Davis explained that the prevalence of hepatitis C was really decreasing quite a bit through 2010, and since 2010 it’s starting to rise again, particularly in a young population and frequently in women in rural areas.
Davis believes it is part of the opioid epidemic. “Generally these are people who were treated with opioid narcotics for acute pain, they became addicted to those medications, and nobody would then refill them or treat the addiction to get them off of those medications.” He pointed out that many of these people were under or uninsured as young people and resorted to using heroin — much less expensive, more readily available on the street, and injectable.
Education is crucial, said Davis, particularly because the young population that’s getting infected often doesn’t know about the risk factors.
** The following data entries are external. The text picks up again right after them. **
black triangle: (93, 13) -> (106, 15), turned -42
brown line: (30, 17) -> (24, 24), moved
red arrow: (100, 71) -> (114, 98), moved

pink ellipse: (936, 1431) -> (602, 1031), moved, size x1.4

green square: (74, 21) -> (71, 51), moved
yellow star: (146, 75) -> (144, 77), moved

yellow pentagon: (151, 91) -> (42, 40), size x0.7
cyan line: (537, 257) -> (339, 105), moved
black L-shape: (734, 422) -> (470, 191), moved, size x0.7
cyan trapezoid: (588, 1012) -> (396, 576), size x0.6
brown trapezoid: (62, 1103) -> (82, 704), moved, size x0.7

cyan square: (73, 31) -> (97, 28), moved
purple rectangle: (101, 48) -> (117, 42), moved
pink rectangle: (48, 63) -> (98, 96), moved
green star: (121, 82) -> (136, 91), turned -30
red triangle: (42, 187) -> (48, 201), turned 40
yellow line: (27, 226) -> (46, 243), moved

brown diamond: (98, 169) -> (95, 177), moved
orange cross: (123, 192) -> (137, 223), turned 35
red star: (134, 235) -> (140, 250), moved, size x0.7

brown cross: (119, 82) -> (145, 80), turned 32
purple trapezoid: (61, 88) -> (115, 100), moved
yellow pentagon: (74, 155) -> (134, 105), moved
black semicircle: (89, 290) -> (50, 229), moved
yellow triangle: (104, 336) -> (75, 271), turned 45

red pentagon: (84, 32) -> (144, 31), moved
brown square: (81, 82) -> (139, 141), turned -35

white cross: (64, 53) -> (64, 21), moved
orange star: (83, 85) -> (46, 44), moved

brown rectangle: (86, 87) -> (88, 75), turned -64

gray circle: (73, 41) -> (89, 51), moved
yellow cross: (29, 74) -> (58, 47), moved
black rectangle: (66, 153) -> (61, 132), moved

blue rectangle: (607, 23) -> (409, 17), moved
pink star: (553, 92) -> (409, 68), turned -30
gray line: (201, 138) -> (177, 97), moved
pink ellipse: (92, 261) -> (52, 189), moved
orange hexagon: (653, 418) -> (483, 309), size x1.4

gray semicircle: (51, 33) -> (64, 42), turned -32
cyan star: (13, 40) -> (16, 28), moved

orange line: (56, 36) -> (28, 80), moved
He also noted that some young women in this group are becoming pregnant while they’re still using, thus increasing the chance of passing the infection from mother to baby generally at birth. “It’s a real public health problem, but it’s complicated because there’s a bit of pushback, no one wants to introduce needle exchange programs in some very rural areas. Inner city clinics usually have these programs available, but I think this is an area in regions of the country too that don’t have a lot of support, and a lot of it is education about this population, too,” Davis said.
Davis also believed that this recent spike in hepatitis C incidences could absolutely affect the prediction experts had of eradicating the virus by 2030. He stressed that if people are not simultaneously addressing the opioid epidemic, the issue will continue, along with the risk of HIV infection as well and other infectious diseases related to injection drug use.
“The treatment for hepatitis C is so good and very effective that we’re able to clear this virus with medications that have very few side effects and for a fairly short period of time. There are programs available to help fund these, so we just need to identify the patients who are infected with hepatitis C and get that linkage to care and cure.”